4. TS optimizationtsopt

pdb2reaction tsopt -i hei.pdb -l 'SAM:1,GPP:-3'

5. Frequency analysisfreq

pdb2reaction freq -i ts_optimized.pdb -l 'SAM:1,GPP:-3'

6. IRCirc

pdb2reaction irc -i ts_optimized.pdb -l 'SAM:1,GPP:-3'

7. DFT single-pointdft

pdb2reaction dft -i optimized.pdb -l 'SAM:1,GPP:-3'

CLI Subcommands

Workflow

Subcommand Role Documentation
all End-to-end: extraction → MEP → TS → IRC → freq → DFT docs/all.md

Structure Preparation

Subcommand Role Documentation
extract Extract active-site model (cluster model) docs/extract.md
fix-altloc Resolve alternate conformations in PDB files docs/fix-altloc.md
add-elem-info Add/repair PDB element columns (77–78) docs/add-elem-info.md

Optimization & Path Search

Subcommand Role Documentation
opt Geometry optimization (L-BFGS or RFO) docs/opt.md
tsopt TS optimization (Dimer or RS-I-RFO) docs/tsopt.md
path-opt MEP optimization via GSM or DMF docs/path-opt.md
path-search Recursive MEP search with refinement docs/path-search.md
scan 1D bond-length driven scan docs/scan.md
scan2d 2D distance grid scan docs/scan2d.md
scan3d 3D distance grid scan docs/scan3d.md

Analysis

Subcommand Role Documentation
freq Vibrational frequency analysis + thermochemistry docs/freq.md
irc IRC calculation (EulerPC) docs/irc.md
dft Single-point DFT (GPU4PySCF / PySCF) docs/dft.md
bond-summary Compare structures and report bond changes docs/bond-summary.md

Visualization

Subcommand Role Documentation
trj2fig Energy plot from XYZ trajectory docs/trj2fig.md
energy-diagram Energy diagram from numeric values docs/energy-diagram.md

Tip: In tsopt, freq, and irc, setting --hessian-calc-mode Analytical is strongly recommended when you have enough VRAM.


HPC / Multi-GPU

On HPC clusters or multi-GPU workstations, pdb2reaction can parallelize UMA inference across nodes.
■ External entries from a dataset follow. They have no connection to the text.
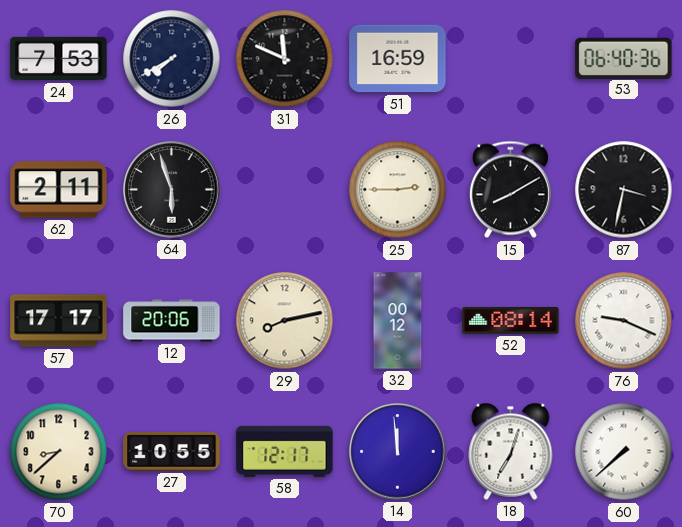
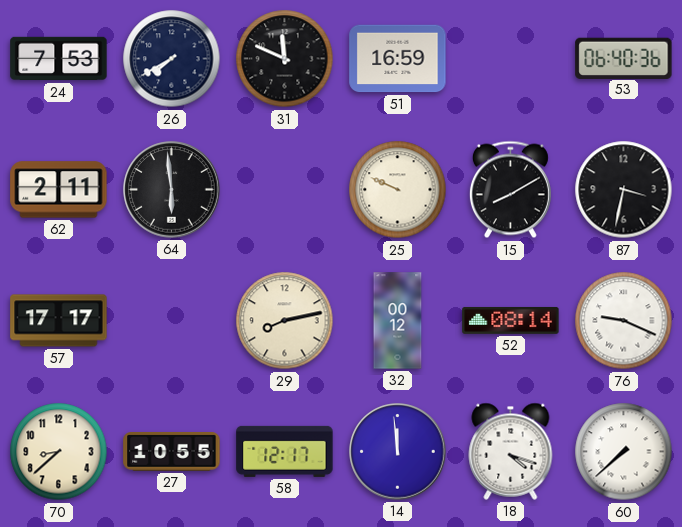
64: 5:57 -> 5:59
25: 2:45 -> 9:49
12: 20:06 -> none
18: 7:03 -> 4:18
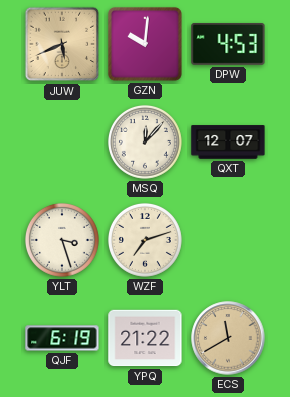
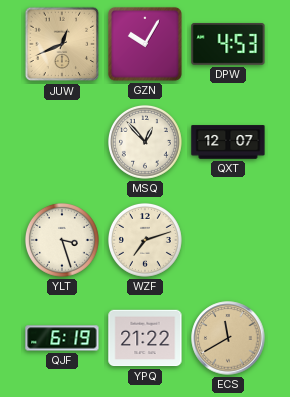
JUW: 5:41 -> 12:41
GZN: 10:01 -> 10:05
MSQ: 12:07 -> 12:53
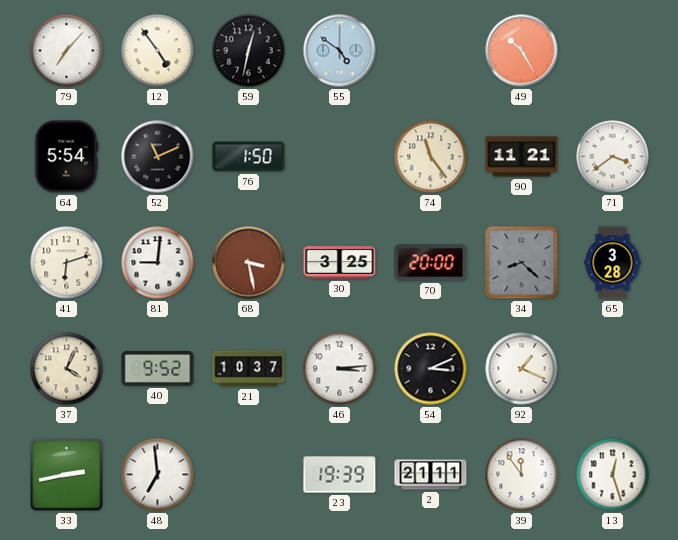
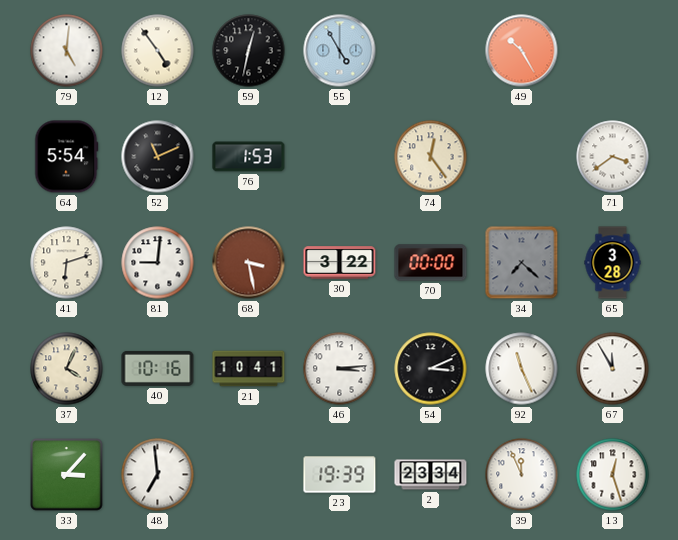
79: 7:07 -> 5:01
55: 4:51 -> 4:55
76: 1:50 -> 1:53
74: 11:24 -> 12:24
90: 11:21 -> none
30: 3:25 -> 3:22
70: 20:00 -> 00:00
34: 8:22 -> 7:22
40: 9:52 -> 10:16
21: 10:37 -> 10:41
92: 1:19 -> 11:26
67: none -> 11:55
33: 2:43 -> 3:07
2: 21:11 -> 23:34
39: 11:54 -> 11:56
Set workers and workers_per_node to enable parallel inference; see docs/hpc-example.md for details.


Getting Help

pdb2reaction --help
pdb2reaction <subcommand> --help
pdb2reaction <subcommand> --help-advanced
pdb2reaction all --help-advanced
# Shorthand alias (equivalent to pdb2reaction)
p2r --help
# Equivalent module invocation
python -m pdb2reaction --help

pdb2reaction all --help shows core options. Use pdb2reaction all --help-advanced for the full option list. scan, scan2d, scan3d, and the calculation commands (opt, path-opt, path-search, tsopt, freq, irc, dft) now follow the same progressive-help pattern (--help core, --help-advanced full). add-elem-info, trj2fig, and energy-diagram also use the same pattern. extract and fix-altloc also support progressive help (--help core, --help-advanced full parser options).
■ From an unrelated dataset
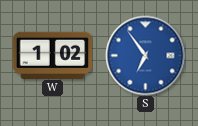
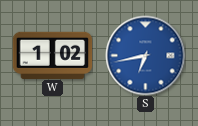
S: 6:54 -> 6:43
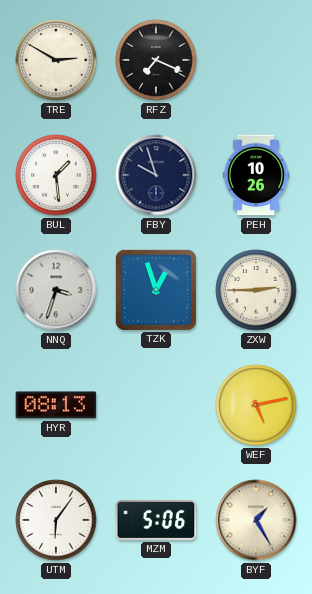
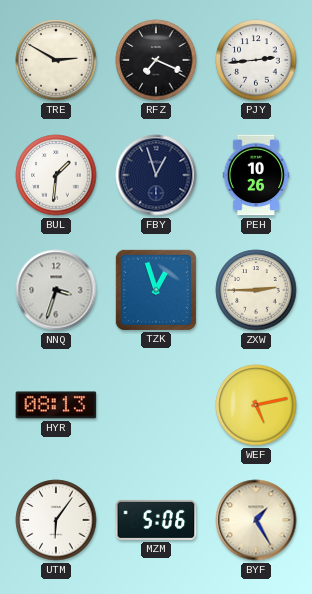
PJY: none -> 2:44
BUL: 1:29 -> 1:31
FBY: 9:57 -> 12:57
If you encounter any issues, please open an issue at https://github.com/t-0hmura/pdb2reaction/issues.


Citation

A preprint describing pdb2reaction is in preparation. Currently, if you find this work helpful for your research, please cite the software itself:

@software{ohmura2026pdb2reaction,
  author       = {Ohmura, Takuto},
  title        = {pdb2reaction},
  year         = {2026},
  month        = {4},
  version      = {0.3.6},
  url          = {https://github.com/t-0hmura/pdb2reaction},
  license      = {GPL-3.0},
  doi          = {10.5281/zenodo.19197865}
}

Agent Skills

pdb2reaction ships AI-agent instructions under .claude/skills/ covering the CLI subcommands, structure I/O (PDB / XYZ / GJF), backend installation (UMA / Orb / MACE / AIMNet2 / DFT / xtb), common workflows, output parsing, and HPC operation.
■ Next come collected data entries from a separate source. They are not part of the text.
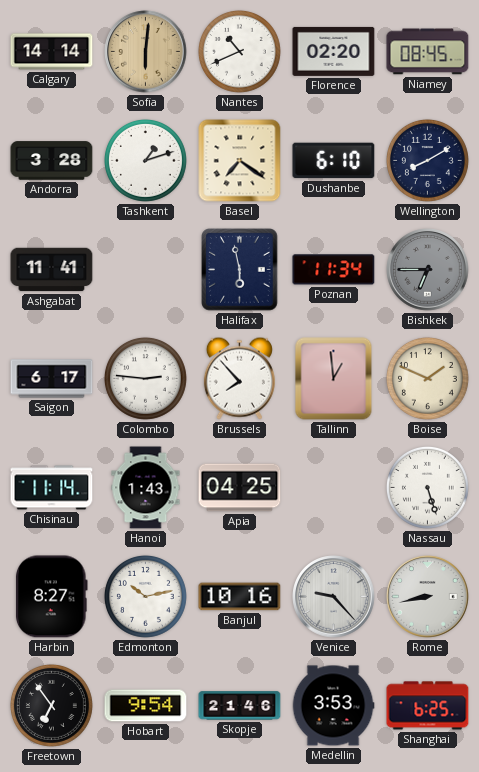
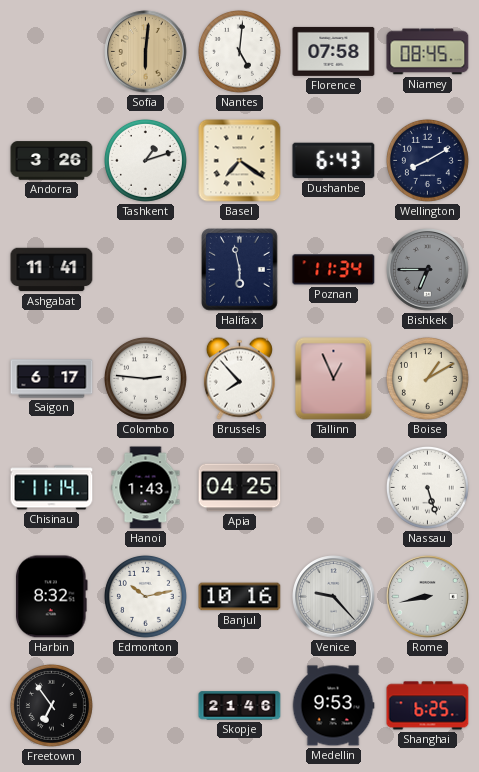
Calgary: 14:14 -> none
Nantes: 10:41 -> 5:01
Florence: 02:20 -> 07:58
Andorra: 3:28 -> 3:26
Dushanbe: 6:10 -> 6:43
Tallinn: 12:59 -> 12:56
Boise: 1:49 -> 1:10
Harbin: 8:27 -> 8:32
Hobart: 9:54 -> none
Medellin: 3:53 -> 9:53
To use them, copy the .claude/skills/ directory into your project repository or home directory (Claude Code, Cursor, etc.).


Known limitations

  • MACE and UMA cannot coexist in the same environment due to an e3nn version conflict. Use separate conda environments.
  • DFT single-point (pdb2reaction dft) is practical up to ~300 atoms; larger systems may require fragmentation.
  • ORB backend tends to converge transition states with extra small imaginary modes even when the reaction coordinate is correctly identified (i.e. mechanism recovery is usually fine but a clean single-saddle TS spectrum is not guaranteed). For quantitative studies that need a single-imaginary-mode TS, prefer UMA or MACE, or re-score ORB-converged geometries with DFT.
  • CPU-only execution is supported but 10-100x slower than GPU.

License

pdb2reaction is distributed under the GNU General Public License version 3 (GPL-3.0) and is available for academic and commercial use subject to the GPL-3.0 license terms.